Жизнеутверждающая картина Аббаса Киаростами не может иметь печального финала. Трудно поверить в то, что дух господина Бади не устоит против искушения небытием. Хочется верить, что, пройдя через преисподнюю, его душа познает «пламень весьма сильный» и возродится, но уже для жизни в духе.

По замыслу режиссера (мы не настаиваем на этом, но предлагаем отнестись к данной версии с вниманием), должно умереть феноменальное я героя. Должен умереть его «вчерашний» человек, не испытавший на себе силы белого пламени, не прошедший через очистительный огонь страдания и веры, через который прошла героиня поэмы суфийского шейха Джами.

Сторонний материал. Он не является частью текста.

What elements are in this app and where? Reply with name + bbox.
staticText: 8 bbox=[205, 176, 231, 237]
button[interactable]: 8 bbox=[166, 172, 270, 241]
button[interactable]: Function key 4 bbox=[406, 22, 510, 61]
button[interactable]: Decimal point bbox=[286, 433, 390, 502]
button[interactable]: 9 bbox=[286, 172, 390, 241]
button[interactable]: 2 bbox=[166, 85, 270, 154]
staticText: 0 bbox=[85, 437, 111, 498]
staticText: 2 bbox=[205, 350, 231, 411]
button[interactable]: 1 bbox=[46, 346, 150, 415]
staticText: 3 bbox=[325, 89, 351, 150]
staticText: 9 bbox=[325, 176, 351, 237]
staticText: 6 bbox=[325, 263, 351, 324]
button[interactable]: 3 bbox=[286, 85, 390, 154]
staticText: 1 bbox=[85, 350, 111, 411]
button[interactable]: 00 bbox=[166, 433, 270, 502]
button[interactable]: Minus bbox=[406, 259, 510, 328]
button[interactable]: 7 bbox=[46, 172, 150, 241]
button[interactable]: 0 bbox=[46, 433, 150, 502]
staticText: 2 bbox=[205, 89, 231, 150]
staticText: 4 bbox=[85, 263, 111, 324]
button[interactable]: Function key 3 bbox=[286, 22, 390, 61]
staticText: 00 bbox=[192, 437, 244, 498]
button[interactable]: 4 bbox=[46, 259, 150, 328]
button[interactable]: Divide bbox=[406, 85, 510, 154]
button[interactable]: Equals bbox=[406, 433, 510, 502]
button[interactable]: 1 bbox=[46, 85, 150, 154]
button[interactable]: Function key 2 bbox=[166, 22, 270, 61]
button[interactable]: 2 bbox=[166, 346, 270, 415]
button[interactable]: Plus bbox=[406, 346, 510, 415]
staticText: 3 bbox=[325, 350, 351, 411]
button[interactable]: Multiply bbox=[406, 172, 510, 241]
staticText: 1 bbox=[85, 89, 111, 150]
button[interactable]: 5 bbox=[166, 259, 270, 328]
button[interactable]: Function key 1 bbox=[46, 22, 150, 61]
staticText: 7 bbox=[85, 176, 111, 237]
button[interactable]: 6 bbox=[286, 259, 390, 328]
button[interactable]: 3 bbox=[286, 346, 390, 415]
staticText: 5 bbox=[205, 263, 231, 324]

Отвергнутая Юсуфом, Зулейха слепнет от горя и превращается в безобразную старуху. При этом любовь Зулейхи к Юсуфу разгорается еще сильнее, вот только степень ее силы иная. Отказавшись от всего, что имела, женщина селится у дороги, по которой проезжает Юсуф, но он не угадывает в ней родственную душу. Счастье она обретает, разбив идолов, которым поклонялась всю жизнь. Этими идолами являются боги стихий и племен, личный и племенной эгоизм. Только после внутреннего переворота, произошедшего в душе Зулейхи, вспыхивает любовь Юсуфа и преображает старую нищенку в красавицу. По наблюдению Померанца и Миркиной, Зулейха – «это образ той глубины, где душа сливается со своим божественным возлюбленным – Аллахом»[143]. Подлинная любовь превращает героиню поэмы Джами в суфия. В притче, поведанной Киаростами, нет ничего, что противоречило бы христианскому или буддийскому пониманию любви.

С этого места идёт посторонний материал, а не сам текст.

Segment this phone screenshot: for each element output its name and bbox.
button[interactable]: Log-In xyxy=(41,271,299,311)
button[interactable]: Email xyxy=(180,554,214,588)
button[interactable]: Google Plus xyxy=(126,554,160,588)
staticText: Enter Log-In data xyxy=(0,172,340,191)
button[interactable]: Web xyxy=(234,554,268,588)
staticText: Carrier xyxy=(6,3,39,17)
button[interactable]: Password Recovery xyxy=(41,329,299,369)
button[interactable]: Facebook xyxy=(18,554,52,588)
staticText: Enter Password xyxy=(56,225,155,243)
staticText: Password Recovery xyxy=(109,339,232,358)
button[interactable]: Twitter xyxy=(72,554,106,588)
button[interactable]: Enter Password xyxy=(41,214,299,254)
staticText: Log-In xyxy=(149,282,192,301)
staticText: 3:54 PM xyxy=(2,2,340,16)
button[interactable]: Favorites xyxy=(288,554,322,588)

Мистический опыт универсален. Эту весть и доносят до нас экранные истории, снятые в трансцендентальном стиле. Возможно, его синоним – кинематограф потаенной сердечной глубины – и не самый удачный, но он передает суть художественных поисков, в чем-то ограничивая их, а в чем-то невероятно расширяя возможности режиссера. Мистик – это всегда практик духовного пути, а не теоретик. Практиком жизни в духе, исследователем просветленной глубины психической жизни человека является и художник-трансценденталист.